Ferraro is currently a lobbyist in New York with Blank Rome Government Relations.

Campaign Surrogates Go Off-Message

It's not the first time a Democratic surrogate has made controversial remarks.

Obama's senior economic adviser Austan Goolsbee told Canadian diplomats the candidate's anti-NAFTA rhetoric should be interpreted as political positioning and not an articulation of policy, according to a Canadian government memo.

Obama foreign policy adviser Susan Rice was part of a mini firestorm last week when she appeared to go off-message and said that neither Obama nor Clinton is ready to answer the proverbial 3 a.m. phone call in the White House.

"Clinton hasn't had to answer the phone at three o'clock in the morning and yet she attacked Barack Obama for not being ready. They're both not ready to have that 3 a.m. phone call," Rice told MSNBC last week.

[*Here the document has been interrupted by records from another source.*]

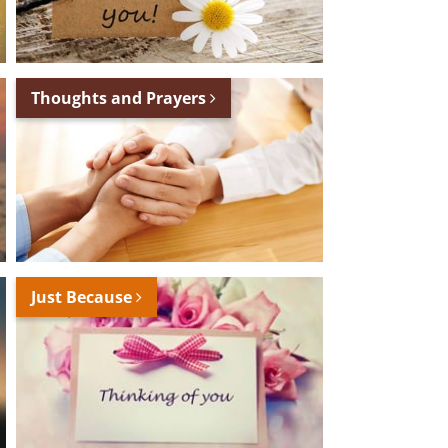
Thoughts and Prayers
Just Because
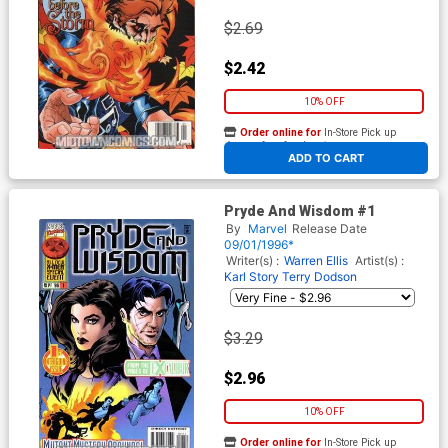
$2.69
$2.42
10% OFF
Order online for
In-Store Pick up
At any of our four locations
ADD TO CART
Pryde And Wisdom #1
By
Marvel
Release Date
09/01/1996*
Writer(s) :
Warren Ellis
Artist(s) :
Karl Story
Terry Dodson
$3.29
$2.96
10% OFF
Order online for
In-Store Pick up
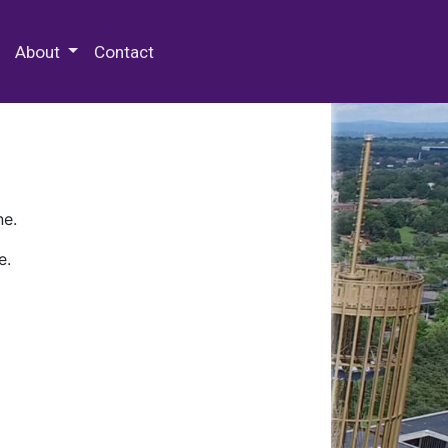
 Special Collections & Archives
About
Contact
ne.
e.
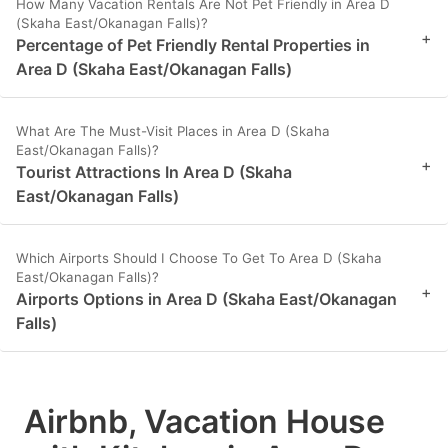
How Many Vacation Rentals Are Not Pet Friendly in Area D
(Skaha East/Okanagan Falls)?
+
Percentage of Pet Friendly Rental Properties in
Area D (Skaha East/Okanagan Falls)
What Are The Must-Visit Places in Area D (Skaha
East/Okanagan Falls)?
+
Tourist Attractions In Area D (Skaha
East/Okanagan Falls)
Which Airports Should I Choose To Get To Area D (Skaha
East/Okanagan Falls)?
+
Airports Options in Area D (Skaha East/Okanagan
Falls)
Airbnb, Vacation House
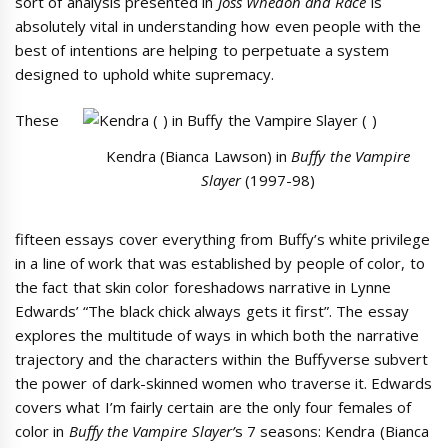
sort of analysis presented in
Joss Whedon and Race
is
absolutely vital in understanding how even people with the
best of intentions are helping to perpetuate a system
designed to uphold white supremacy.
These
Kendra (Bianca Lawson) in
Buffy the Vampire
Slayer
(1997-98)
fifteen essays cover everything from Buffy’s white privilege
in a line of work that was established by people of color, to
the fact that skin color foreshadows narrative in Lynne
Edwards’ “The black chick always gets it first”. The essay
explores the multitude of ways in which both the narrative
trajectory and the characters within the Buffyverse subvert
the power of dark-skinned women who traverse it. Edwards
covers what I’m fairly certain are the only four females of
color in
Buffy the Vampire Slayer’
s 7 seasons: Kendra (Bianca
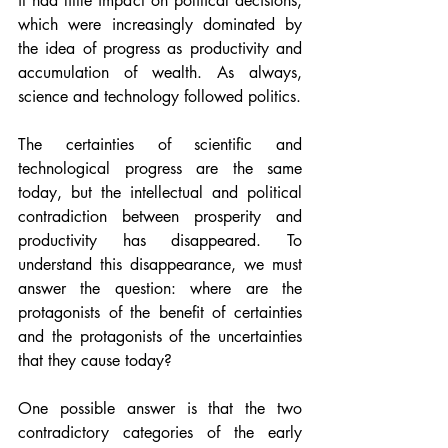
it had little impact on political decisions, 
which were increasingly dominated by 
the idea of progress as productivity and 
accumulation of wealth. As always, 
science and technology followed politics.
The certainties of scientific and 
technological progress are the same 
today, but the intellectual and political 
contradiction between prosperity and 
productivity has disappeared. To 
understand this disappearance, we must 
answer the question: where are the 
protagonists of the benefit of certainties 
and the protagonists of the uncertainties 
that they cause today?
One possible answer is that the two 
contradictory categories of the early 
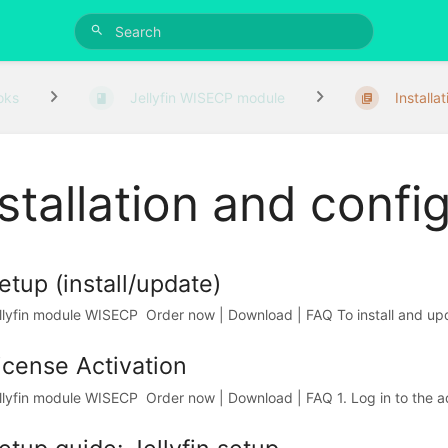
oks
Jellyfin WISECP module
Installat
stallation and confi
etup (install/update)
llyfin module WISECP Order now | Download | FAQ To install and upd
icense Activation
llyfin module WISECP Order now | Download | FAQ 1. Log in to the adm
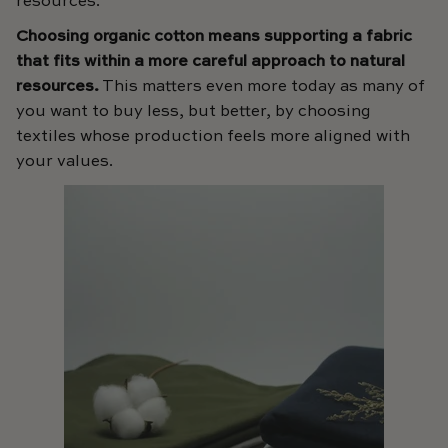
resources.
Choosing organic cotton means supporting a fabric
that fits within a more careful approach to natural
resources.
This matters even more today as many of
you want to buy less, but better, by choosing
textiles whose production feels more aligned with
your values.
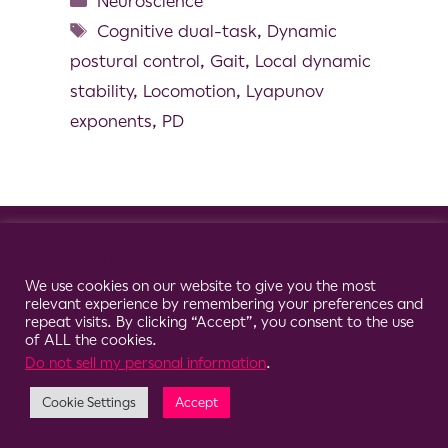
Neuroscience
Cognitive dual-task
,
Dynamic
postural control
,
Gait
,
Local dynamic
stability
,
Locomotion
,
Lyapunov
exponents
,
PD
© 2026 Clario
Cookie Consent Notice
We use cookies on our website to give you the most
relevant experience by remembering your preferences and
repeat visits. By clicking “Accept”, you consent to the use
of ALL the cookies.
Do not sell my personal information
.
Cookie Settings
Accept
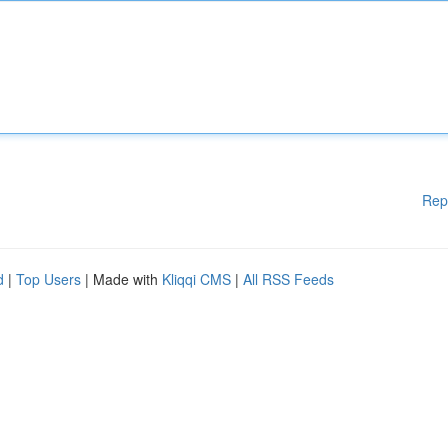
Rep
d
|
Top Users
| Made with
Kliqqi CMS
|
All RSS Feeds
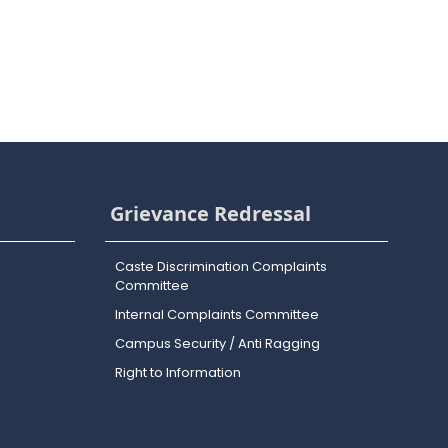
Grievance Redressal
Caste Discrimination Complaints
Committee
Internal Complaints Committee
Campus Security / Anti Ragging
Right to Information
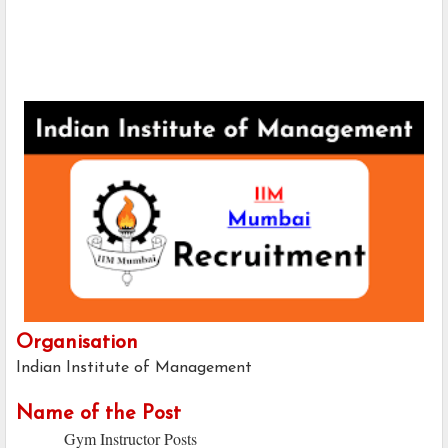
Organisation
Indian Institute of Management
Name of the Post
Gym Instructor Posts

At the time, the Clinton campaign e-mailed a YouTube video of the interview to reporters.

Earlier in the campaign, Bill Shaheen, a Clinton campaign co-chairman in New Hampshire, stepped aside after making remarks about Obama's past drug use. The Clinton campaign also fired Iowa staffers who forwarded e-mails with false rumors that Obama is a Muslim.

Ferraro's comments appeared to highlight her frustration with Obama's campaign. The Illinois senator is leading Clinton in popular support and pledged delegates, according to ABC News' delegate scorecard.

In the interview with the newspaper, Ferraro also rejected the notion that Obama will bring together Republicans and Democrats.